Content starts

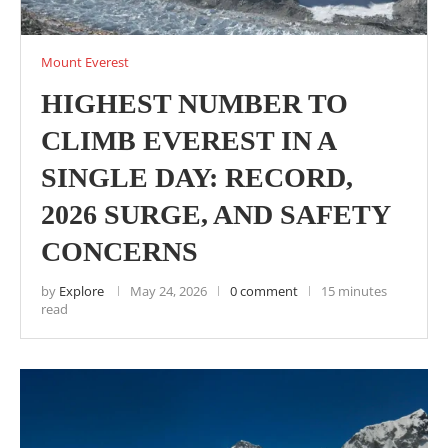
Mount Everest
HIGHEST NUMBER TO
CLIMB EVEREST IN A
SINGLE DAY: RECORD,
2026 SURGE, AND SAFETY
CONCERNS
by
Explore
May 24, 2026
0 comment
15 minutes
read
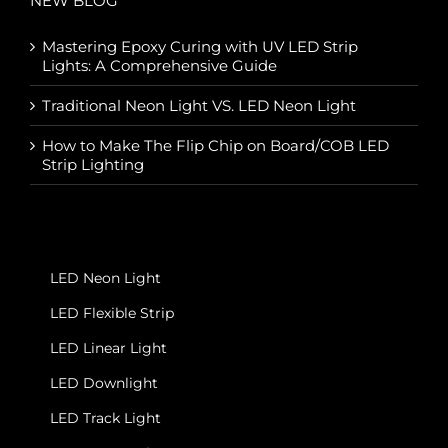
NEW BLOG
Mastering Epoxy Curing with UV LED Strip
Lights: A Comprehensive Guide
Traditional Neon Light VS. LED Neon Light
How to Make The Flip Chip on Board/COB LED
Strip Lighting
LED Neon Light
LED Flexible Strip
LED Linear Light
LED Downlight
LED Track Light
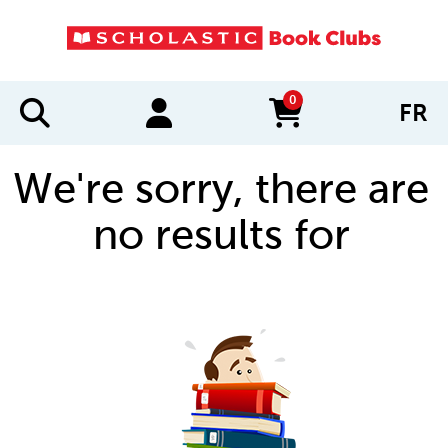
0
FR
items in cart
We're sorry, there are
no results for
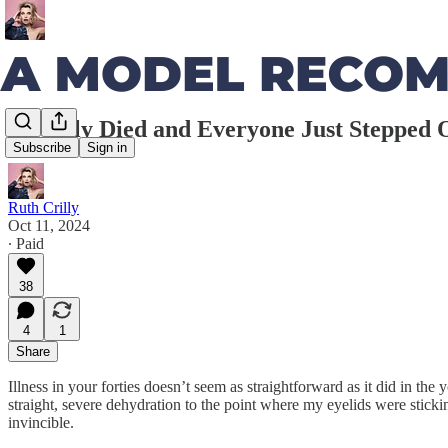
I Nearly Died and Everyone Just Stepped
Subscribe
Sign in
Ruth Crilly
Oct 11, 2024
∙ Paid
38
4
1
Share
Illness in your forties doesn’t seem as straightforward as it did in th
straight, severe dehydration to the point where my eyelids were sticki
invincible.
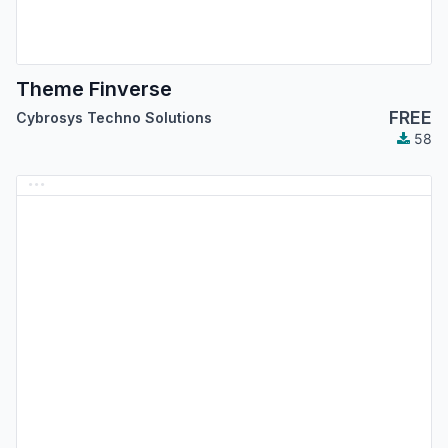
Theme Finverse
FREE
Cybrosys Techno Solutions
58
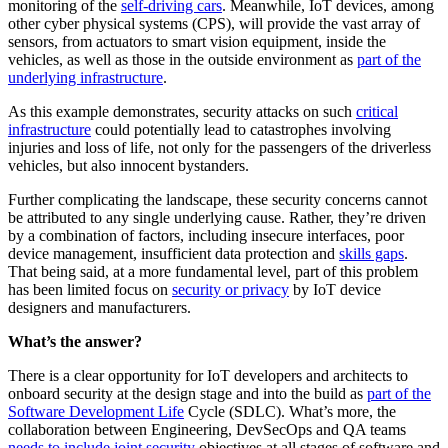
monitoring of the
self-driving cars
. Meanwhile, IoT devices, among
other cyber physical systems (CPS), will provide the vast array of
sensors, from actuators to smart vision equipment, inside the
vehicles, as well as those in the outside environment as
part of the
underlying infrastructure
.
As this example demonstrates, security attacks on such
critical
infrastructure
could potentially lead to catastrophes involving
injuries and loss of life, not only for the passengers of the driverless
vehicles, but also innocent bystanders.
Further complicating the landscape, these security concerns cannot
be attributed to any single underlying cause. Rather, they’re driven
by a combination of factors, including insecure interfaces, poor
device management, insufficient data protection and
skills gaps
.
That being said, at a more fundamental level, part of this problem
has been limited focus on
security or privacy
by IoT device
designers and manufacturers.
What’s the answer?
There is a clear opportunity for IoT developers and architects to
onboard security at the design stage and into the build as
part of the
Software Development Life
Cycle (SDLC). What’s more, the
collaboration between Engineering, DevSecOps and QA teams
needs to include joint security
objectives at all stages of software and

Content ends

**What to produce:** None of the pictures belong in the copy; transcribe the rest of the data exactly.

**Solution:**
Mount Everest
HIGHEST NUMBER TO
CLIMB EVEREST IN A
SINGLE DAY: RECORD,
2026 SURGE, AND SAFETY
CONCERNS
by
Explore
May 24, 2026
0 comment
15 minutes
read
NEW BLOG
Mastering Epoxy Curing with UV LED Strip
Lights: A Comprehensive Guide
Traditional Neon Light VS. LED Neon Light
How to Make The Flip Chip on Board/COB LED
Strip Lighting
LED Neon Light
LED Flexible Strip
LED Linear Light
LED Downlight
LED Track Light
0
FR
items in cart
We're sorry, there are
no results for
I Nearly Died and Everyone Just Stepped
Subscribe
Sign in
Ruth Crilly
Oct 11, 2024
∙ Paid
38
4
1
Share
Illness in your forties doesn’t seem as straightforward as it did in th
straight, severe dehydration to the point where my eyelids were sticki
invincible.
Theme Finverse
FREE
Cybrosys Techno Solutions
58
monitoring of the
self-driving cars
. Meanwhile, IoT devices, among
other cyber physical systems (CPS), will provide the vast array of
sensors, from actuators to smart vision equipment, inside the
vehicles, as well as those in the outside environment as
part of the
underlying infrastructure
.
As this example demonstrates, security attacks on such
critical
infrastructure
could potentially lead to catastrophes involving
injuries and loss of life, not only for the passengers of the driverless
vehicles, but also innocent bystanders.
Further complicating the landscape, these security concerns cannot
be attributed to any single underlying cause. Rather, they’re driven
by a combination of factors, including insecure interfaces, poor
device management, insufficient data protection and
skills gaps
.
That being said, at a more fundamental level, part of this problem
has been limited focus on
security or privacy
by IoT device
designers and manufacturers.
What’s the answer?
There is a clear opportunity for IoT developers and architects to
onboard security at the design stage and into the build as
part of the
Software Development Life
Cycle (SDLC). What’s more, the
collaboration between Engineering, DevSecOps and QA teams
needs to include joint security
objectives at all stages of software and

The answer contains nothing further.